Dernière mise à jour : 21 avr. 2023

La Porte de Mars était la porte urbaine principale de l’enceinte antique tardive (début du IVe s. ap. J.-C.) du quartier de la Cité à Périgueux. A l’époque médiévale, cette porte monumentale publique change radicalement de fonction pour devenir un lieu clos. Dans le courant du Xe siècle, un mur est édifié dans le but d'occulter l'ouverture de la porte charretière et devient une résidence fortifiée du XIIIe s. au XVIIIe s.





Il a été recueilli 77 tessons de verre lors de deux fouilles archéologiques de la porte de Mars à Périgueux en 2006 et en 2011. Il s’agit d’un lot de verre peu important et très fragmenté. Le nombre minimum d’individus (NMI) s’élève à 15 objets dont aucun n’est complet. Il s’agit, pour l’ensemble, de tessons appartenant à de la vaisselle domestique. Il n’a été trouvé qu’un seul tesson de verre plat. Ces tessons datent de périodes différentes. Quelques-uns sont de l’époque gallo-romaine, d’autres dateraient du XIVe siècle.


Le matériel en verre date de deux périodes : des IIe/VIe siècles et du XIVe siècle


La verrerie du IIe siècle au VIe siècle

Balsamaires

Deux fragments (1 et 2) proviennent de balsamaires. Le premier est un fragment de panse qui peut être celle d’un balsamaire à panse aplatie de type Isings 82b2. Il est de couleur bleu/vert. Il s’agit de fioles à parfum qui ont été largement diffusées à partir du IIe siècle. Ce type d’objet a été découvert à Poitiers lors des fouilles de la nécropole des Dunes (tombe 5)[1].

Le deuxième qui est le fond rentrant d’une petite fiole dont le verre de couleur verte est très filandreux. Ce fragment étant de trop petite taille, il est impossible d’en donner le type exact ni la datation.
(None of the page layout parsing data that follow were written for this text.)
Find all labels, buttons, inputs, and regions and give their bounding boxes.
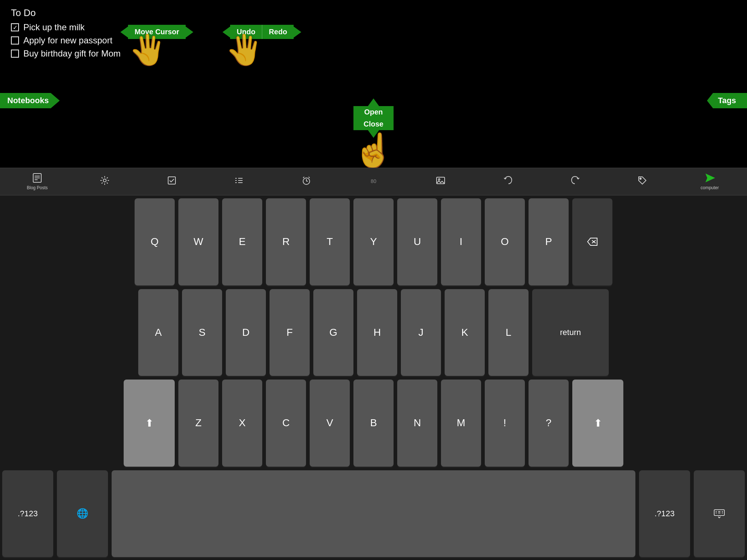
todo-item-3: Buy birthday gift for Mom <box>11 48 736 59</box>
todo-item-1: ✓ Pick up the milk <box>11 22 736 32</box>
todo-item-2: Apply for new passport <box>11 35 736 46</box>
counter-value: 80 <box>371 179 376 184</box>
tag-icon <box>637 175 647 187</box>
key-n[interactable]: N <box>397 380 437 467</box>
key-j[interactable]: J <box>401 289 441 376</box>
key-e[interactable]: E <box>222 198 262 285</box>
key-d[interactable]: D <box>226 289 266 376</box>
todo-text-2: Apply for new passport <box>23 35 112 46</box>
key-c[interactable]: C <box>266 380 306 467</box>
key-w[interactable]: W <box>178 198 218 285</box>
svg-rect-23 <box>714 510 724 516</box>
image-icon <box>436 175 446 187</box>
notebooks-label: Notebooks <box>0 93 60 108</box>
key-shift-right[interactable]: ⬆ <box>572 380 623 467</box>
svg-marker-20 <box>706 174 714 182</box>
key-a[interactable]: A <box>138 289 178 376</box>
close-label: Close <box>353 118 394 130</box>
key-question[interactable]: ? <box>529 380 569 467</box>
key-globe[interactable]: 🌐 <box>57 470 108 557</box>
key-m[interactable]: M <box>441 380 481 467</box>
keyboard-row-4: .?123 🌐 .?123 <box>2 470 745 557</box>
key-q[interactable]: Q <box>135 198 175 285</box>
key-return[interactable]: return <box>532 289 609 376</box>
hand-gesture-2: 🖐 <box>226 33 263 67</box>
key-v[interactable]: V <box>310 380 350 467</box>
toolbar-settings[interactable] <box>94 175 116 188</box>
redo-icon <box>570 175 580 187</box>
key-f[interactable]: F <box>270 289 310 376</box>
list-icon <box>234 175 244 187</box>
key-p[interactable]: P <box>529 198 569 285</box>
screen: To Do ✓ Pick up the milk Apply for new p… <box>0 0 747 560</box>
alarm-icon <box>301 175 311 187</box>
todo-title: To Do <box>11 7 736 19</box>
key-k[interactable]: K <box>445 289 485 376</box>
keyboard-row-1: Q W E R T Y U I O P <box>2 198 745 285</box>
key-num-left[interactable]: .?123 <box>2 470 53 557</box>
hand-gesture-3: ☝ <box>353 131 394 170</box>
blog-posts-icon <box>32 173 42 184</box>
up-arrow-icon <box>368 98 379 106</box>
send-icon <box>705 173 715 184</box>
toolbar: Blog Posts <box>0 168 747 195</box>
key-num-right[interactable]: .?123 <box>639 470 690 557</box>
key-g[interactable]: G <box>313 289 353 376</box>
tags-arrow[interactable]: Tags <box>707 93 747 108</box>
key-r[interactable]: R <box>266 198 306 285</box>
checkbox-icon <box>167 175 177 187</box>
key-backspace[interactable] <box>572 198 612 285</box>
key-space[interactable] <box>112 470 635 557</box>
blog-posts-label: Blog Posts <box>27 185 47 190</box>
toolbar-tag[interactable] <box>631 175 653 188</box>
svg-point-18 <box>438 179 440 180</box>
tags-label: Tags <box>707 93 747 108</box>
key-l[interactable]: L <box>488 289 529 376</box>
redo-label: Redo <box>262 25 294 39</box>
key-keyboard-dismiss[interactable] <box>694 470 745 557</box>
toolbar-redo[interactable] <box>564 175 586 188</box>
svg-point-4 <box>103 179 106 182</box>
checkbox-2[interactable] <box>11 36 19 44</box>
key-o[interactable]: O <box>485 198 525 285</box>
key-y[interactable]: Y <box>353 198 394 285</box>
keyboard-row-3: ⬆ Z X C V B N M ! ? ⬆ <box>2 380 745 467</box>
key-exclaim[interactable]: ! <box>485 380 525 467</box>
toolbar-alarm[interactable] <box>295 175 317 188</box>
undo-icon <box>503 175 513 187</box>
key-h[interactable]: H <box>357 289 397 376</box>
key-z[interactable]: Z <box>178 380 218 467</box>
svg-point-19 <box>640 178 641 179</box>
open-label: Open <box>353 106 394 118</box>
redo-right-icon <box>293 26 301 38</box>
key-b[interactable]: B <box>353 380 394 467</box>
checkbox-3[interactable] <box>11 50 19 58</box>
toolbar-list[interactable] <box>228 175 250 188</box>
notebooks-arrow[interactable]: Notebooks <box>0 93 60 108</box>
keyboard-row-2: A S D F G H J K L return <box>2 289 745 376</box>
svg-line-16 <box>309 177 310 178</box>
key-t[interactable]: T <box>310 198 350 285</box>
toolbar-blog-posts[interactable]: Blog Posts <box>26 173 48 190</box>
key-i[interactable]: I <box>441 198 481 285</box>
toolbar-undo[interactable] <box>497 175 519 188</box>
toolbar-checkbox[interactable] <box>161 175 183 188</box>
settings-icon <box>100 175 110 187</box>
key-shift-left[interactable]: ⬆ <box>124 380 175 467</box>
key-s[interactable]: S <box>182 289 222 376</box>
todo-text-1: Pick up the milk <box>23 22 85 32</box>
toolbar-image[interactable] <box>430 175 452 188</box>
toolbar-send[interactable]: computer <box>699 173 721 190</box>
left-arrow-icon <box>120 26 128 38</box>
keyboard: Q W E R T Y U I O P A S D F G <box>0 195 747 560</box>
toolbar-counter: 80 <box>363 179 384 184</box>
right-arrow-icon <box>185 26 193 38</box>
checkbox-1[interactable]: ✓ <box>11 23 19 31</box>
hand-gesture-1: 🖐 <box>129 33 166 67</box>
svg-line-15 <box>303 177 304 178</box>
key-u[interactable]: U <box>397 198 437 285</box>
send-label: computer <box>701 185 719 190</box>
svg-rect-5 <box>168 177 175 184</box>
key-x[interactable]: X <box>222 380 262 467</box>
todo-text-3: Buy birthday gift for Mom <box>23 48 121 59</box>
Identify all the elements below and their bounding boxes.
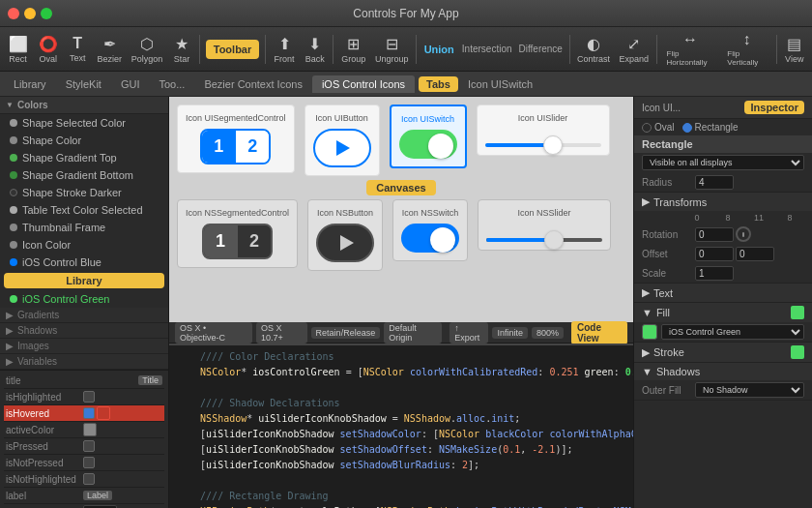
color-dot-shape <box>10 136 17 144</box>
maximize-button[interactable] <box>41 8 52 19</box>
scale-input[interactable] <box>695 266 734 281</box>
toolbar-front[interactable]: ⬆ Front <box>270 32 299 67</box>
ns-seg-btn-2[interactable]: 2 <box>238 225 271 257</box>
toolbar-oval[interactable]: ⭕ Oval <box>34 32 62 67</box>
radius-input[interactable] <box>695 175 734 190</box>
ishovered-checkbox[interactable] <box>83 407 95 419</box>
oval-radio-item[interactable]: Oval <box>642 122 675 133</box>
sidebar-item-table-text[interactable]: Table Text Color Selected <box>0 201 168 219</box>
tab-gui[interactable]: GUI <box>111 75 150 93</box>
segmented-macos-control[interactable]: 1 2 <box>202 224 273 259</box>
rect-radio[interactable] <box>682 123 692 133</box>
images-header[interactable]: ▶ Images <box>0 339 168 354</box>
ispressed-checkbox[interactable] <box>83 440 95 452</box>
seg-btn-1[interactable]: 1 <box>202 131 236 163</box>
toolbar-group[interactable]: ⊞ Group <box>337 32 369 67</box>
tab-ios-control[interactable]: iOS Control Icons <box>312 75 415 93</box>
toolbar-back[interactable]: ⬇ Back <box>301 32 329 67</box>
window-controls[interactable] <box>8 8 52 19</box>
rotation-input[interactable] <box>695 227 734 242</box>
display-mode-select[interactable]: Visible on all displays <box>642 155 804 170</box>
gradients-header[interactable]: ▶ Gradients <box>0 308 168 323</box>
code-lang: OS X • Objective-C <box>175 322 252 344</box>
tab-stylekit[interactable]: StyleKit <box>56 75 111 93</box>
stroke-section-header[interactable]: ▶ Stroke <box>634 343 812 362</box>
shadows-section-header[interactable]: ▼ Shadows <box>634 363 812 380</box>
toolbar-polygon[interactable]: ⬡ Polygon <box>128 32 166 67</box>
text-section-header[interactable]: ▶ Text <box>634 284 812 302</box>
toolbar-rect-label: Rect <box>9 54 27 64</box>
text-arrow-icon: ▶ <box>642 286 650 299</box>
code-toolbar: OS X • Objective-C OS X 10.7+ Retain/Rel… <box>169 322 633 344</box>
toolbar-intersection[interactable]: Intersection <box>460 41 514 57</box>
sidebar-item-stroke-darker[interactable]: Shape Stroke Darker <box>0 184 168 201</box>
code-line-2: NSColor* iosControlGreen = [NSColor colo… <box>177 365 625 380</box>
tab-library[interactable]: Library <box>4 75 56 93</box>
outer-fill-select[interactable]: No Shadow <box>695 382 804 398</box>
toolbar-text[interactable]: T Text <box>64 32 91 66</box>
tab-tools[interactable]: Too... <box>149 75 194 93</box>
code-line-9 <box>177 473 625 489</box>
shadows-arrow-icon: ▼ <box>642 366 652 377</box>
toolbar-contrast[interactable]: ◐ Contrast <box>574 32 614 67</box>
minimize-button[interactable] <box>24 8 36 19</box>
code-export[interactable]: ↑ Export <box>450 322 488 344</box>
toggle-ios-switch[interactable] <box>399 130 457 159</box>
play-macos-button[interactable] <box>316 224 374 262</box>
variables-header[interactable]: ▶ Variables <box>0 354 168 370</box>
toggle-macos-switch[interactable] <box>401 224 459 253</box>
sidebar-colors-header[interactable]: ▼ Colors <box>0 97 168 114</box>
fill-color-swatch[interactable] <box>642 324 657 340</box>
slider-macos-track[interactable] <box>486 238 602 242</box>
oval-radio[interactable] <box>642 123 652 133</box>
offset-x-input[interactable] <box>695 247 734 261</box>
toolbar-view[interactable]: ▤ View <box>780 32 808 67</box>
tab-bezier-context[interactable]: Bezier Context Icons <box>194 75 312 93</box>
sidebar-item-ios-blue[interactable]: iOS Control Blue <box>0 254 168 271</box>
tab-icon-uiswitch[interactable]: Icon UISwitch <box>458 75 542 93</box>
toolbar-union[interactable]: Union <box>420 41 458 58</box>
code-infinite: Infinite <box>492 327 528 339</box>
slider-ios-knob[interactable] <box>543 135 563 155</box>
code-view[interactable]: //// Color Declarations NSColor* iosCont… <box>169 344 633 508</box>
toolbar-expand[interactable]: ⤢ Expand <box>616 32 652 67</box>
rectangle-radio-item[interactable]: Rectangle <box>682 122 739 133</box>
toolbar-flip-v[interactable]: ↕ Flip Vertically <box>721 28 771 70</box>
sidebar-item-shape-selected[interactable]: Shape Selected Color <box>0 114 168 132</box>
transforms-header[interactable]: ▶ Transforms <box>634 193 812 211</box>
active-color-swatch[interactable] <box>83 423 97 436</box>
sidebar-item-gradient-top[interactable]: Shape Gradient Top <box>0 149 168 166</box>
ishighlighted-checkbox[interactable] <box>83 391 95 403</box>
toolbar-ungroup[interactable]: ⊟ Ungroup <box>371 32 412 67</box>
toolbar-difference[interactable]: Difference <box>516 41 566 57</box>
play-macos-icon <box>340 235 354 251</box>
toolbar-back-label: Back <box>305 54 325 64</box>
offset-y-input[interactable] <box>736 247 774 261</box>
ns-seg-btn-1[interactable]: 1 <box>204 225 238 257</box>
fill-section-header[interactable]: ▼ Fill <box>634 303 812 322</box>
sidebar-item-icon-color[interactable]: Icon Color <box>0 236 168 254</box>
rotation-dial[interactable] <box>736 226 751 242</box>
play-ios-button[interactable] <box>313 129 371 167</box>
sidebar-item-shape-color[interactable]: Shape Color <box>0 132 168 149</box>
hovered-color[interactable] <box>97 406 110 420</box>
fill-color-select[interactable]: iOS Control Green <box>661 324 804 340</box>
toolbar-bezier[interactable]: ✒ Bezier <box>93 32 126 67</box>
code-line-8: [uiSliderIconKnobShadow setShadowBlurRad… <box>177 458 625 473</box>
toolbar-rect[interactable]: ⬜ Rect <box>4 32 32 67</box>
shadows-header[interactable]: ▶ Shadows <box>0 323 168 339</box>
close-button[interactable] <box>8 8 19 19</box>
center-input[interactable] <box>83 505 117 509</box>
color-dot-shape-selected <box>10 119 17 127</box>
isnothighlighted-checkbox[interactable] <box>83 473 95 485</box>
sidebar-item-ios-green[interactable]: iOS Control Green <box>0 290 168 308</box>
sidebar-item-gradient-bottom[interactable]: Shape Gradient Bottom <box>0 166 168 184</box>
slider-ios-track[interactable] <box>485 143 601 147</box>
seg-btn-2[interactable]: 2 <box>236 131 269 163</box>
isnotpressed-checkbox[interactable] <box>83 457 95 468</box>
toolbar-flip-h[interactable]: ↔ Flip Horizontally <box>661 28 720 70</box>
slider-macos-knob[interactable] <box>544 230 564 250</box>
toolbar-star[interactable]: ★ Star <box>168 32 195 67</box>
segmented-ios-control[interactable]: 1 2 <box>200 129 271 164</box>
sidebar-item-thumbnail[interactable]: Thumbnail Frame <box>0 219 168 236</box>
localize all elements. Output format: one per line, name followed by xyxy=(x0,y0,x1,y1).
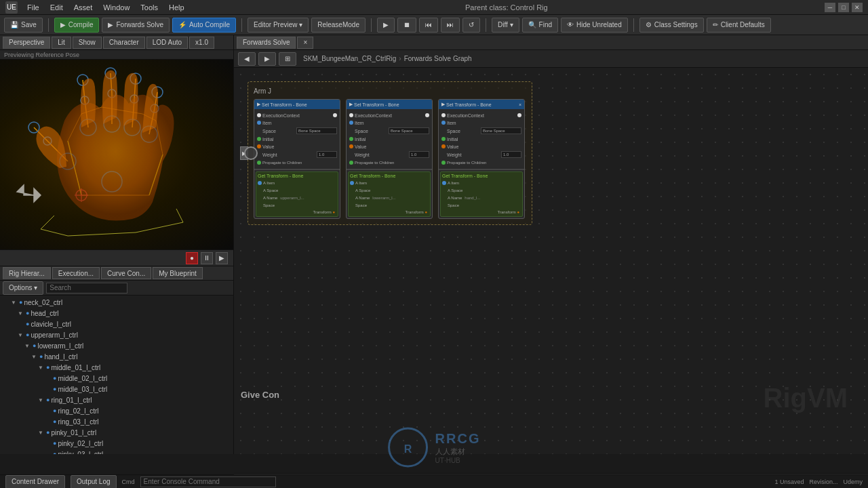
record-button[interactable]: ● xyxy=(186,252,198,264)
find-button[interactable]: 🔍 Find xyxy=(522,18,558,33)
pin xyxy=(349,113,353,117)
viewport-tab-lit[interactable]: Lit xyxy=(52,37,71,49)
viewport-tab-lod[interactable]: LOD Auto xyxy=(146,37,188,49)
pin xyxy=(349,144,353,148)
hide-unrelated-button[interactable]: 👁 Hide Unrelated xyxy=(561,18,628,33)
list-item[interactable]: ● middle_02_l_ctrl xyxy=(0,373,233,384)
pin xyxy=(441,144,446,148)
pin-right xyxy=(517,113,521,117)
list-item[interactable]: ▼ ● lowerarm_l_ctrl xyxy=(0,340,233,351)
menu-help[interactable]: Help xyxy=(165,2,189,13)
pin xyxy=(349,137,353,141)
content-drawer-button[interactable]: Content Drawer xyxy=(5,475,65,489)
step-button[interactable]: ▶ xyxy=(216,252,228,264)
graph-forward-button[interactable]: ▶ xyxy=(258,52,276,66)
graph-back-button[interactable]: ◀ xyxy=(238,52,256,66)
pin-right xyxy=(333,113,337,117)
udemy-label: Udemy xyxy=(843,479,863,485)
pin xyxy=(257,144,261,148)
menu-tools[interactable]: Tools xyxy=(136,2,162,13)
viewport-tab-perspective[interactable]: Perspective xyxy=(3,37,50,49)
viewport-tab-character[interactable]: Character xyxy=(103,37,145,49)
viewport-tabs: Perspective Lit Show Character LOD Auto … xyxy=(0,35,233,50)
close-button[interactable]: ✕ xyxy=(852,3,863,12)
pin xyxy=(257,137,261,141)
list-item[interactable]: ● pinky_03_l_ctrl xyxy=(0,449,233,454)
list-item[interactable]: ▼ ● neck_02_ctrl xyxy=(0,297,233,308)
tab-curve-con[interactable]: Curve Con... xyxy=(101,267,151,279)
pin xyxy=(442,181,446,185)
node-3[interactable]: ▶ Set Transform - Bone × ExecutionContex… xyxy=(438,99,525,219)
graph-tab-close[interactable]: × xyxy=(297,37,313,49)
compile-button[interactable]: ▶ Compile xyxy=(54,18,100,33)
menu-window[interactable]: Window xyxy=(99,2,134,13)
node-1[interactable]: ▶ Set Transform - Bone ExecutionContext xyxy=(254,99,340,219)
list-item[interactable]: ● ring_02_l_ctrl xyxy=(0,405,233,416)
class-settings-button[interactable]: ⚙ Class Settings xyxy=(639,18,704,33)
pin xyxy=(441,121,446,125)
hierarchy-tabs: Rig Hierar... Execution... Curve Con... … xyxy=(0,266,233,281)
list-item[interactable]: ● pinky_02_l_ctrl xyxy=(0,438,233,449)
maximize-button[interactable]: □ xyxy=(838,3,849,12)
auto-compile-button[interactable]: ⚡ Auto Compile xyxy=(172,18,236,33)
hierarchy-toolbar: Options ▾ xyxy=(0,281,233,296)
pin-right xyxy=(425,113,429,117)
list-item[interactable]: ▼ ● hand_l_ctrl xyxy=(0,351,233,362)
save-button[interactable]: 💾 Save xyxy=(4,18,43,33)
node-2[interactable]: ▶ Set Transform - Bone ExecutionContext xyxy=(346,99,433,219)
separator-1 xyxy=(48,18,49,32)
editor-preview-button[interactable]: Editor Preview ▾ xyxy=(248,18,309,33)
app-logo: UE xyxy=(5,1,18,14)
cmd-label: Cmd xyxy=(122,479,135,485)
menu-edit[interactable]: Edit xyxy=(46,2,67,13)
tab-execution[interactable]: Execution... xyxy=(52,267,100,279)
list-item[interactable]: ▼ ● pinky_01_l_ctrl xyxy=(0,427,233,438)
pause-button[interactable]: ⏸ xyxy=(201,252,213,264)
cmd-input[interactable] xyxy=(140,476,276,487)
client-defaults-button[interactable]: ✏ Client Defaults xyxy=(707,18,771,33)
node-1-header: ▶ Set Transform - Bone xyxy=(254,100,340,109)
stop-button[interactable]: ⏹ xyxy=(397,18,416,33)
viewport-tab-show[interactable]: Show xyxy=(73,37,102,49)
list-item[interactable]: ● ring_03_l_ctrl xyxy=(0,416,233,427)
list-item[interactable]: ● clavicle_l_ctrl xyxy=(0,319,233,329)
pin xyxy=(349,161,353,165)
graph-grid-button[interactable]: ⊞ xyxy=(279,52,296,66)
preview-text: Previewing Reference Pose xyxy=(4,52,79,58)
release-mode-button[interactable]: ReleaseMode xyxy=(311,18,366,33)
pin xyxy=(349,121,353,125)
diff-button[interactable]: Diff ▾ xyxy=(492,18,519,33)
node-group-label: Arm J xyxy=(254,87,526,95)
revision-indicator: Revision... xyxy=(809,479,837,485)
list-item[interactable]: ▼ ● head_ctrl xyxy=(0,308,233,319)
main-content: Perspective Lit Show Character LOD Auto … xyxy=(0,35,868,454)
menu-asset[interactable]: Asset xyxy=(70,2,97,13)
separator-5 xyxy=(633,18,634,32)
breadcrumb: SKM_BungeeMan_CR_CtrlRig › Forwards Solv… xyxy=(299,55,476,62)
list-item[interactable]: ▼ ● ring_01_l_ctrl xyxy=(0,394,233,405)
list-item[interactable]: ● middle_03_l_ctrl xyxy=(0,384,233,394)
viewport-tab-zoom[interactable]: x1.0 xyxy=(189,37,214,49)
output-log-button[interactable]: Output Log xyxy=(71,475,116,489)
graph-tabs: Forwards Solve × xyxy=(234,35,868,50)
tab-my-blueprint[interactable]: My Blueprint xyxy=(153,267,203,279)
hierarchy-search[interactable] xyxy=(46,283,127,293)
forward-button[interactable]: ⏭ xyxy=(441,18,460,33)
menu-file[interactable]: File xyxy=(23,2,43,13)
rewind-button[interactable]: ⏮ xyxy=(419,18,438,33)
list-item[interactable]: ▼ ● upperarm_l_ctrl xyxy=(0,329,233,340)
minimize-button[interactable]: ─ xyxy=(825,3,835,12)
loop-button[interactable]: ↺ xyxy=(462,18,480,33)
play-button[interactable]: ▶ xyxy=(377,18,395,33)
graph-canvas[interactable]: Arm J ▶ ▶ Set Transform - Bone Exe xyxy=(234,68,868,454)
forwards-solve-button[interactable]: ▶ Forwards Solve xyxy=(102,18,169,33)
options-button[interactable]: Options ▾ xyxy=(3,281,43,295)
list-item[interactable]: ▼ ● middle_01_l_ctrl xyxy=(0,362,233,373)
tab-rig-hierarchy[interactable]: Rig Hierar... xyxy=(3,267,51,279)
breadcrumb-item-1[interactable]: SKM_BungeeMan_CR_CtrlRig xyxy=(303,55,396,62)
separator-2 xyxy=(241,18,242,32)
tab-forwards-solve[interactable]: Forwards Solve xyxy=(237,37,296,49)
viewport-canvas[interactable] xyxy=(0,60,233,249)
breadcrumb-item-2[interactable]: Forwards Solve Graph xyxy=(404,55,472,62)
node-3-close[interactable]: × xyxy=(519,102,521,107)
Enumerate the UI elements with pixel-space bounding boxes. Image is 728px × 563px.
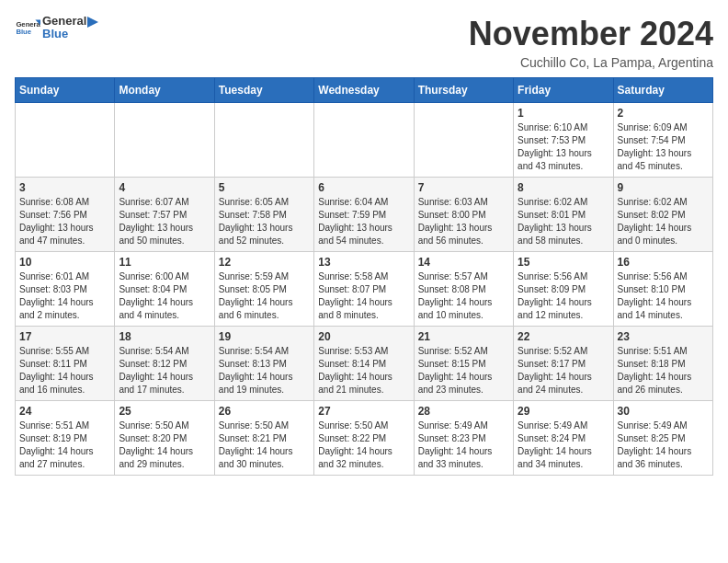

Verre à panse cylindrique de type Isings 108

Le pied n° 3 de couleur bleu/vert appartient à un verre à panse cylindrique de type Isings 108. Il se caractérise par un pied façonné dans la masse obtenu par pincement et refoulement du fond de l’objet. Il s’agit d’un verre à boire de type Isings 108. Ce type d’objet est très courant au IIIe siècle. Des exemplaires ont été trouvés dans la nécropole des Dunes à Poitiers[1], en Gironde dans la villa gallo-romaine de Loupiac[3] et sur le site de Jau Dignac[2].


Gobelets coniques de type Isings 106/AR 66 ou bol de type Isings 96/AR 60

Les fragments n° 4 et 5 peuvent appartenir à des gobelets coniques de type Isings 106 / AR 66 ou à des bols de type Isings 96/ AR 60. Ces deux types se caractérisent par une lèvre coupée au ciseau, laissée brute, à peine meulée.

Le premier type date des IIIe /IVe siècles et il est encore utilisé au Ve siècle. C’est un type de verre très répandu au IVe siècle qui a aussi été utilisé comme luminaire[1]. Ce genre de verre a été trouvé en Aquitaine à Jau-Dignac (Gironde)[2], à Bordeaux, Place Camille Julian [7] et lors des fouilles de la cité judiciaire[8], dans les Deux-Sèvres à Rom[6].


Le type Isings 96/ AR 60 est daté du IVe siècle en Aquitaine. Des exemplaires ont été trouvés à Jau-Dignac[2], dans la villa de Plassac et place Camille Julian à Bordeaux[7].


Gobelets de type Isings 109/Feyeux 40

Les deux fragments de bord supérieur n° 6 et 7 blanchâtre/jaunâtre peuvent appartenir au type Isings109/Feyeux 40. Il s’agit de verre à boire réalisé avec une seule paraison. Leur lèvre est arrondie par réchauffement de la paraison sur la flamme. Le fragment n° 7 est un bord supérieur ayant dans sa partie haute quatre négatifs de filets de verre. Souvent, il s’agit de filets de verre blanc de moins bonne qualité que le reste de l’objet et qui se sont décomposés lors de leur enfouissement.

C’est un type de verre qui s’est répandu dans toute l’Europe entre le IVe et le VIe siècle avec des formes plus ou moins élancées. Ceux ornés de filets de verre rapportés sont plutôt datés des Ve/VIe siècles. Ce type de verre a été retrouvé à Jau-Dignac[2], à Plassac[8], à Bordeaux Place Camille Julian[4], ou lors des fouilles de la cité judiciaire[5], et à Rom (Deux-Sèvres)[6].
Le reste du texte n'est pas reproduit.